Work item
Copy out each line of the data below in which the string "bulabilirsiniz" appears.

::: Available records

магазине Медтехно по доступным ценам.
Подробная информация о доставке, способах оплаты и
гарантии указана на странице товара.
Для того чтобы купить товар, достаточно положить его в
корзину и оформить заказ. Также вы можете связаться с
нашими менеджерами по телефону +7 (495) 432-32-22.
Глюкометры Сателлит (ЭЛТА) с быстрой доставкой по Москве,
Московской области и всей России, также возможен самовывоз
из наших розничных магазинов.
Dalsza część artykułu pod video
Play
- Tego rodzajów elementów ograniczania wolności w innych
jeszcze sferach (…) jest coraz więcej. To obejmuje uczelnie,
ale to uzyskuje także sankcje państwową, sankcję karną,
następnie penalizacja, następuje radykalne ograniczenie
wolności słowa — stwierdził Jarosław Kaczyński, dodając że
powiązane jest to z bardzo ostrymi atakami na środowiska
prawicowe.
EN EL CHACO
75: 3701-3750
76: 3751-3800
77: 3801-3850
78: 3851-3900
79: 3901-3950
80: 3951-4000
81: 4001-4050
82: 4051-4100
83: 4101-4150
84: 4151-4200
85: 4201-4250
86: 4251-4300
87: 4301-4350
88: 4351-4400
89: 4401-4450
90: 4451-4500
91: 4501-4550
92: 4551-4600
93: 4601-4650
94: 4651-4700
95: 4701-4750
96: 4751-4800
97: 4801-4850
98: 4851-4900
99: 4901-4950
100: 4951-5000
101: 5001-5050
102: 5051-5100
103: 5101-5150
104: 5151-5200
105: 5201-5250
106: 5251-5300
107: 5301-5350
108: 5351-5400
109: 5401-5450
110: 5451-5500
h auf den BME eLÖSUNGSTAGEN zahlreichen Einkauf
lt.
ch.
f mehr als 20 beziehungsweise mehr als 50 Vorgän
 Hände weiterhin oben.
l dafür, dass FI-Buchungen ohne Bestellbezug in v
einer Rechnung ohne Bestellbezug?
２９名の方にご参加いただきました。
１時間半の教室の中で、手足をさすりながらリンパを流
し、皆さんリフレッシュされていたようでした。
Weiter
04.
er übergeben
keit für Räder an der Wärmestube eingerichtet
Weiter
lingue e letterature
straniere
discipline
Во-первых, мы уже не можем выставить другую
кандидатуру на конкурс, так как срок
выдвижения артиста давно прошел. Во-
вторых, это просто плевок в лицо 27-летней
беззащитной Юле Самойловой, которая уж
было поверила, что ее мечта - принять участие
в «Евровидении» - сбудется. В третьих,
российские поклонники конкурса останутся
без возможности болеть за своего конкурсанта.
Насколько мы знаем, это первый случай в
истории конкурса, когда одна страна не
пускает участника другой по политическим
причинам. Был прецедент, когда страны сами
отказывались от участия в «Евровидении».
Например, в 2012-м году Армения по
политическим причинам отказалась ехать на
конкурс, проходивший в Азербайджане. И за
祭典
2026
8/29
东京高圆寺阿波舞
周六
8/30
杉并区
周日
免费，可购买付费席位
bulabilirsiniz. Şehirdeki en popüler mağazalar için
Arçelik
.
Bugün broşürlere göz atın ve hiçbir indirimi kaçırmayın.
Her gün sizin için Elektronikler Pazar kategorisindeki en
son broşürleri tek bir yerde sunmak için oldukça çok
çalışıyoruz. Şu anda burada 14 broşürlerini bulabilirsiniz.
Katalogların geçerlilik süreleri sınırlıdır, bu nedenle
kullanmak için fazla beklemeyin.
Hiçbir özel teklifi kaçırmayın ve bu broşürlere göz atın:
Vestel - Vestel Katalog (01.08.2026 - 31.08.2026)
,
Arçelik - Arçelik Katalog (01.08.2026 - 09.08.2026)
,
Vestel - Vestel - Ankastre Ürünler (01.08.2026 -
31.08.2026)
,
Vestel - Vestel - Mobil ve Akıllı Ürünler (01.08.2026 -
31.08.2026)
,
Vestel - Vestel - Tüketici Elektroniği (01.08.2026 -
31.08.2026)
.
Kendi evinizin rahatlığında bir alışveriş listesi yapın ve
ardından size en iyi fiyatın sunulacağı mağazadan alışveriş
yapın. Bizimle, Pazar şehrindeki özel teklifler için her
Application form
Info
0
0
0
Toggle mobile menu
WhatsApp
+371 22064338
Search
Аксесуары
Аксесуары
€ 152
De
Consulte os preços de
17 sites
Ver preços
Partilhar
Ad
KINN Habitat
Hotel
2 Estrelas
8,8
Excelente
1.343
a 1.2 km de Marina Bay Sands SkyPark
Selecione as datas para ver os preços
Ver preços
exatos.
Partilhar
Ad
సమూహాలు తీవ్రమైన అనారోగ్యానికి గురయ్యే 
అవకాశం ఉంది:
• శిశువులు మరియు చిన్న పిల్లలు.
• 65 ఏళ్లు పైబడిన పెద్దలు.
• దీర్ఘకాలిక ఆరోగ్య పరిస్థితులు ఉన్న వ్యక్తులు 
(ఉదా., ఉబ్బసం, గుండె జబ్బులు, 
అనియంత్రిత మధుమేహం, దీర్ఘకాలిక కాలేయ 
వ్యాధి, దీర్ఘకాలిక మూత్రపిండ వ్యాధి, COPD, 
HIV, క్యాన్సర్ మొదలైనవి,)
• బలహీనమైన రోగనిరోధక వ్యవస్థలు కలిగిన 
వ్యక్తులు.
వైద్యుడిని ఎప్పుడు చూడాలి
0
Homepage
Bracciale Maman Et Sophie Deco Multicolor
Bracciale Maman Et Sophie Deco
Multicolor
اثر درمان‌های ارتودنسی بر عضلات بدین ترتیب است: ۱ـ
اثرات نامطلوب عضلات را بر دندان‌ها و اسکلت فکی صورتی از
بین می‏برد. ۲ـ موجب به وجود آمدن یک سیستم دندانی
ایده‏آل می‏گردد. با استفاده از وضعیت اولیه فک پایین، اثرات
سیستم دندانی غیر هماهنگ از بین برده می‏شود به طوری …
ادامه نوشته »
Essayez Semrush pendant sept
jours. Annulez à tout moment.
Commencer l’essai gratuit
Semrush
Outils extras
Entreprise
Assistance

::::::

Solution to this task
bulabilirsiniz. Şehirdeki en popüler mağazalar için
çalışıyoruz. Şu anda burada 14 broşürlerini bulabilirsiniz.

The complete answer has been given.